Good call, as we stumbled upon a wonderful little place called “Campo #5” right at a scenic overlook of the Pacific Ocean before you make the turn back towards the bay and La Bufadora. For just 120 pesos a night (US $8.50), we got an unobstructed scenic view of the ocean right out our bedroom windows!
We had never stopped for lunch, and by late afternoon, were all now famished. On to the tourist attraction, La Bufadora, to see what restaurants we might find for an early dinner.
Most folks park at the lots right as you come into town, but seeing a long “gauntlet” of souvenir stalls and vendors hawking their wares, Hans had the smart idea that we should drive down the gauntlet to see if there was any parking at the end…indeed there was! We parked right next to the restaurants overlooking the bay--
and could now admire “the gauntlet” without having to walk the whole thing!
The bay was just gorgeous with the setting sun…
We kept hearing a distant thundering sound every minute or so….oh yeah, the blowhole, La Bufadora itself! There was a nice 2-level terrace to get right up next to it. Quite impressive and a fun time had by all!
Finally, we made our way over to a restaurant for the classic Baja fish taco dinner. Typical tourist fare (rather bland), but not too overpriced and our table had a great view of the sunset. By the time we left to drive back to the campground it was dark and I was breaking one of the cardinal sins (driving after dark in Mexico)! Fortunately, it was only about 2 miles!

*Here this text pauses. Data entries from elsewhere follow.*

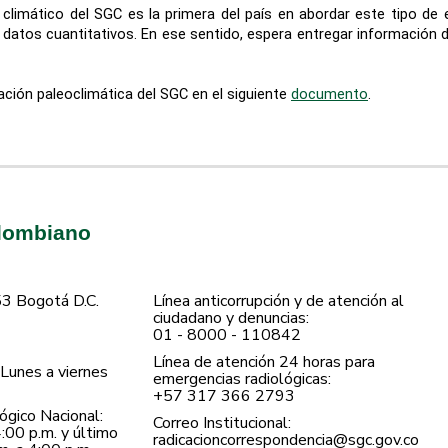
climático del SGC es la primera del país en abordar este tipo de e
tos cuantitativos. En ese sentido, espera entregar información de
ación paleoclimática del SGC en el siguiente
docu​mento​
.
olombiano
53 Bogotá D.C.
Línea anticorrupción y de atención al
ciudadano y denuncias:
01 - 8000 - 110842
Línea de atención 24 horas para
Lunes a viernes
emergencias radiológicas:
+57 ​317 366 2793
gico Nacional:
Correo Institucional:
:00 p.m. y último
radicacioncorrespondencia@sgc.gov.co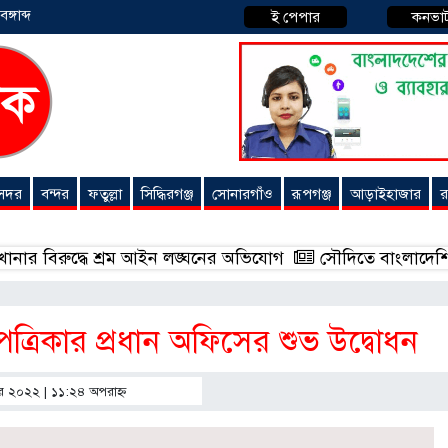
্গাব্দ
ই পেপার
কনভা
 সদর
বন্দর
ফতুল্লা
সিদ্ধিরগঞ্জ
সোনারগাঁও
রূপগঞ্জ
আড়াইহাজার
র
দ্ধে শ্রম আইন লঙ্ঘনের অভিযোগ
সৌদিতে বাংলাদেশিদের ব্যবসা
্রিকার প্রধান অফিসের শুভ উদ্বোধন
বর ২০২২ | ১১:২৪ অপরাহ্ণ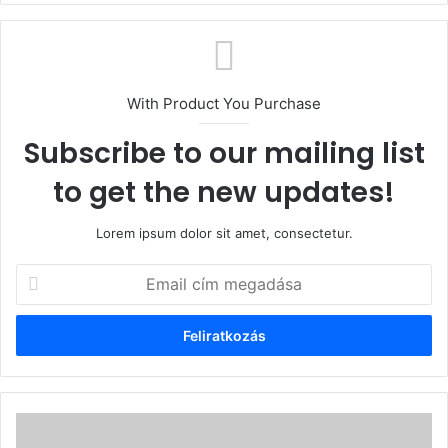
With Product You Purchase
Subscribe to our mailing list
to get the new updates!
Lorem ipsum dolor sit amet, consectetur.
Email
cím
megadása
Nagy
Koppány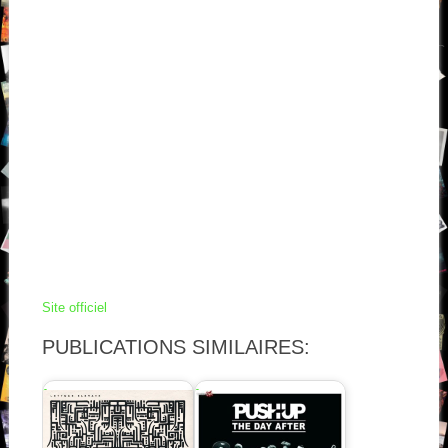
Site officiel
PUBLICATIONS SIMILAIRES: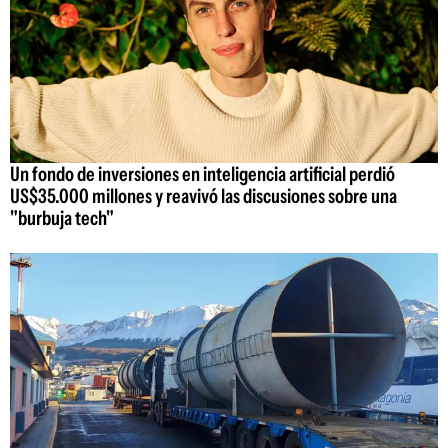
Un fondo de inversiones en inteligencia artificial perdió
US$35.000 millones y reavivó las discusiones sobre una
"burbuja tech"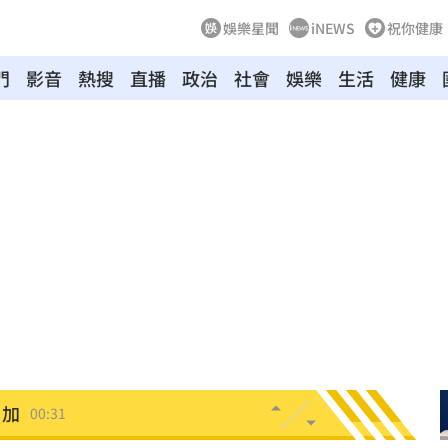
娛樂星聞
iNEWS
祝你健康
門
影音
熱搜
直播
政治
社會
娛樂
生活
健康
47
油
00:43
擊
00:41
0萬
00:36
、加
00:31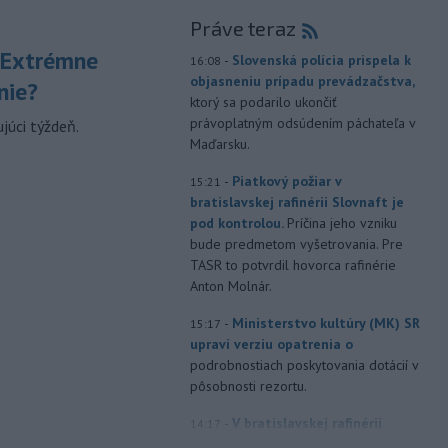
Práve teraz
 Extrémne
-
Slovenská polícia prispela k
16:08
objasneniu prípadu prevádzačstva,
nie?
ktorý sa podarilo ukončiť
právoplatným odsúdením páchateľa v
júci týždeň.
Maďarsku.
-
Piatkový požiar v
15:21
bratislavskej rafinérii Slovnaft je
pod kontrolou.
Príčina jeho vzniku
bude predmetom vyšetrovania. Pre
TASR to potvrdil hovorca rafinérie
Anton Molnár.
-
Ministerstvo kultúry (MK) SR
15:17
upraví verziu opatrenia o
podrobnostiach poskytovania dotácií v
pôsobnosti rezortu.
-
V bratislavskej rafinérii
14:17
Slovnaft horí uskladnený ropný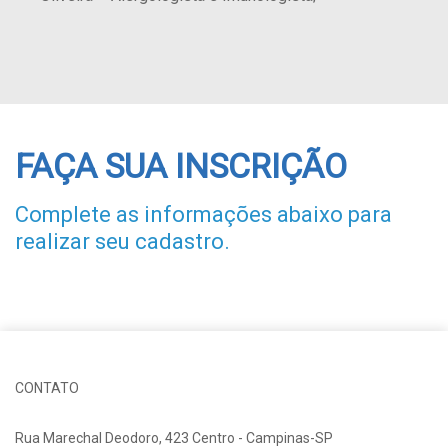
FAÇA SUA INSCRIÇÃO
Complete as informações abaixo para
realizar seu cadastro.
CONTATO
Rua Marechal Deodoro, 423 Centro - Campinas-SP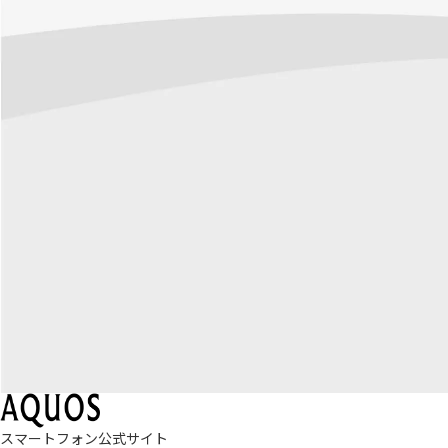
スマートフォン公式サイト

For my first night in Baja, I fell asleep listening to the gentle waves rolling in against the rocks a couple hundred feet below. Not too shabby!
Millie woke me up the next morning, as she routinely seems to do, just before sunrise. When I saw the sky bursting with a 360-degree panorama of colors, I quickly grabbed my little camera and headed down the bluff with Millie.
What a magnificent way to start the day, and quite a great welcome to Baja!